→ INPUT DATA:

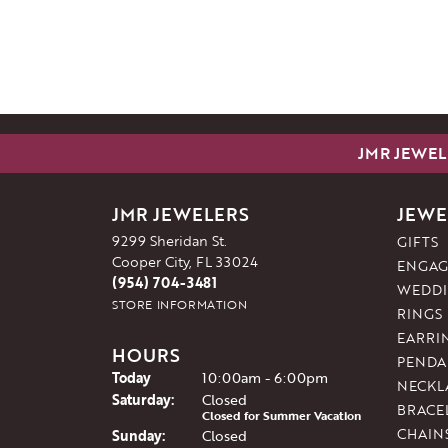
JMR JEWEL
JMR JEWELERS
JEWE
9299 Sheridan St.
GIFTS
Cooper City, FL 33024
ENGAG
(954) 704-3481
WEDDI
STORE INFORMATION
RINGS
EARRI
HOURS
PENDA
(Fri
day
)
Today
10:00am - 6:00pm
NECKL
Sat
urday
:
Closed
BRACE
Closed for Summer Vacation
CHAIN
Sun
day
:
Closed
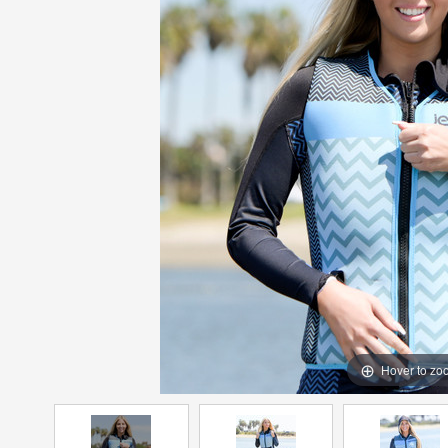
Hover to zo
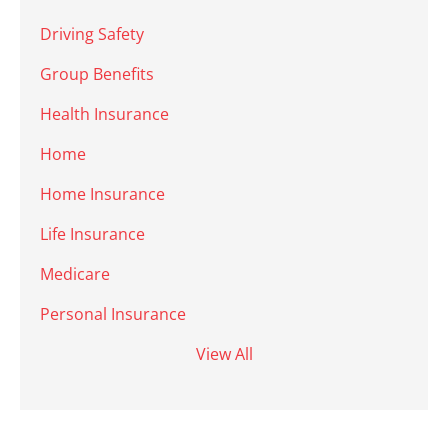
Driving Safety
Group Benefits
Health Insurance
Home
Home Insurance
Life Insurance
Medicare
Personal Insurance
View All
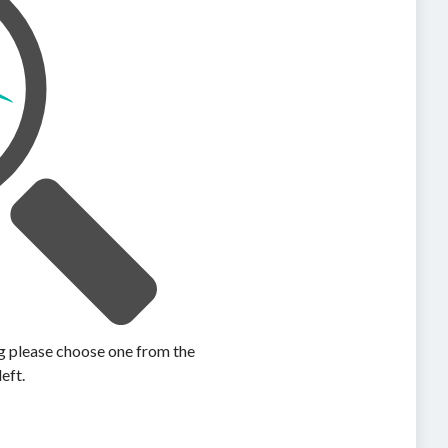
ing please choose one from the
left.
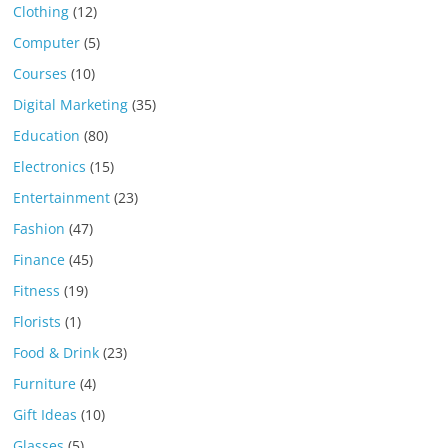
Clothing
(12)
Computer
(5)
Courses
(10)
Digital Marketing
(35)
Education
(80)
Electronics
(15)
Entertainment
(23)
Fashion
(47)
Finance
(45)
Fitness
(19)
Florists
(1)
Food & Drink
(23)
Furniture
(4)
Gift Ideas
(10)
Glasses
(5)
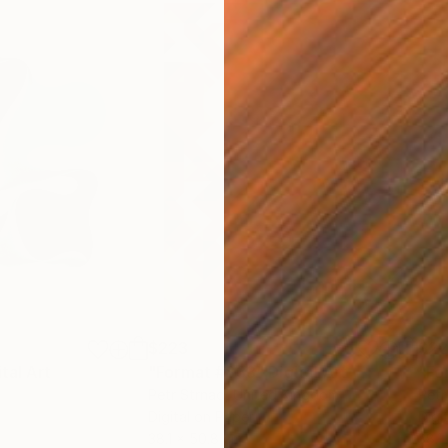
$223
$2
ital Art
"Format #833"
Digital Art
"Fo
Petr Strnad
, United Kingdom
Petr
Digital on Paper
Digi
38.1 x 50.8 cm
38.1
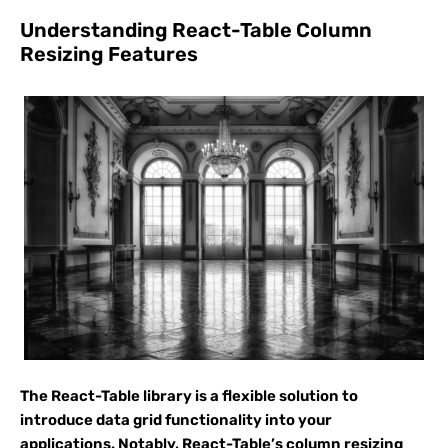
Understanding React-Table Column
Resizing Features
The React-Table library is a flexible solution to
introduce data grid functionality into your
applications. Notably, React-Table’s column resizing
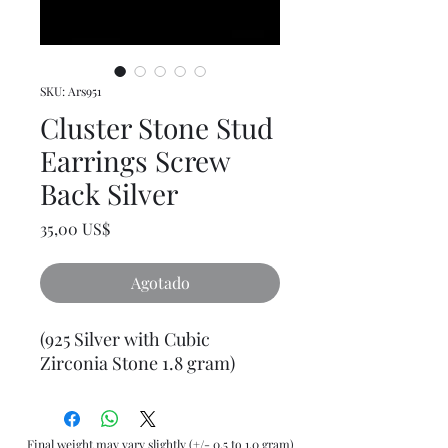
SKU: Ars951
Cluster Stone Stud
Earrings Screw
Back Silver
Precio
35,00 US$
Agotado
(925 Silver with Cubic
Zirconia Stone 1.8 gram)
Final weight may vary slightly (+/- 0.5 to 1.0 gram)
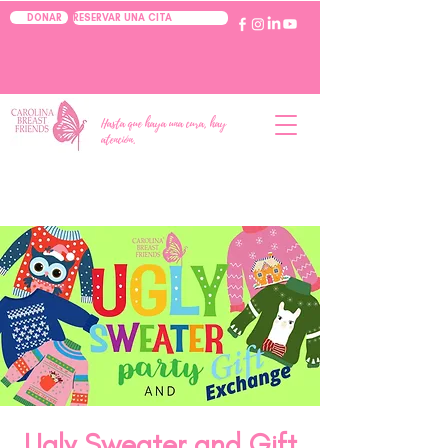
RESERVAR UNA CITA
DONAR
Hasta que haya una cura, hay
atención.
Ugly Sweater and Gift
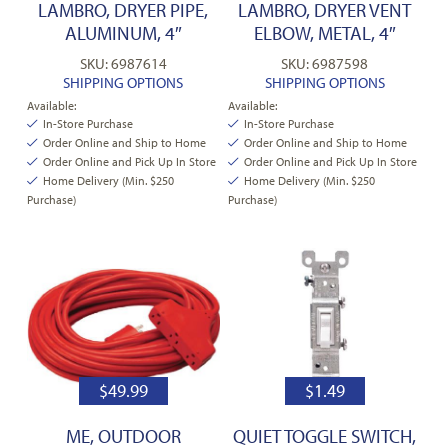
LAMBRO, DRYER PIPE,
LAMBRO, DRYER VENT
ALUMINUM, 4″
ELBOW, METAL, 4″
SKU: 6987614
SKU: 6987598
SHIPPING OPTIONS
SHIPPING OPTIONS
Available:
Available:
In-Store Purchase
In-Store Purchase
Order Online and Ship to Home
Order Online and Ship to Home
Order Online and Pick Up In Store
Order Online and Pick Up In Store
Home Delivery (Min. $250
Home Delivery (Min. $250
Purchase)
Purchase)
$
49.99
$
1.49
ME, OUTDOOR
QUIET TOGGLE SWITCH,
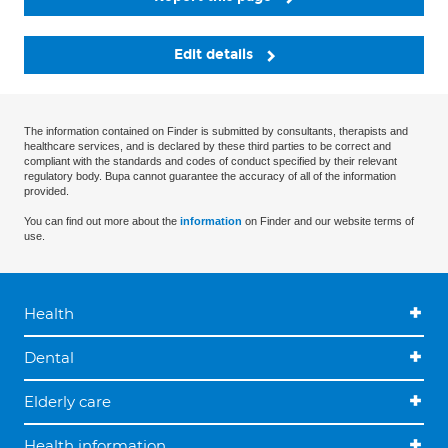
Edit details
The information contained on Finder is submitted by consultants, therapists and
healthcare services, and is declared by these third parties to be correct and
compliant with the standards and codes of conduct specified by their relevant
regulatory body. Bupa cannot guarantee the accuracy of all of the information
provided.
You can find out more about the
information
on Finder and our website terms of
use.
Health
Dental
Elderly care
Health information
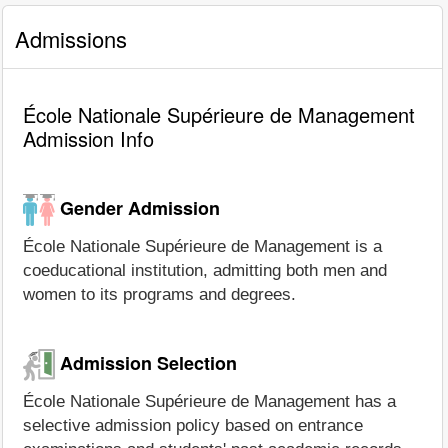
Admissions
École Nationale Supérieure de Management
Admission Info
Gender Admission
École Nationale Supérieure de Management is a
coeducational institution, admitting both men and
women to its programs and degrees.
Admission Selection
École Nationale Supérieure de Management has a
selective admission policy based on entrance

→ EXERCISE AIM:
Where does the word "Digital" appear in the listing above? Copy every line that holds it.

→ TASK OUTPUT:
Digital Marketing
Digital Art
Digital on Paper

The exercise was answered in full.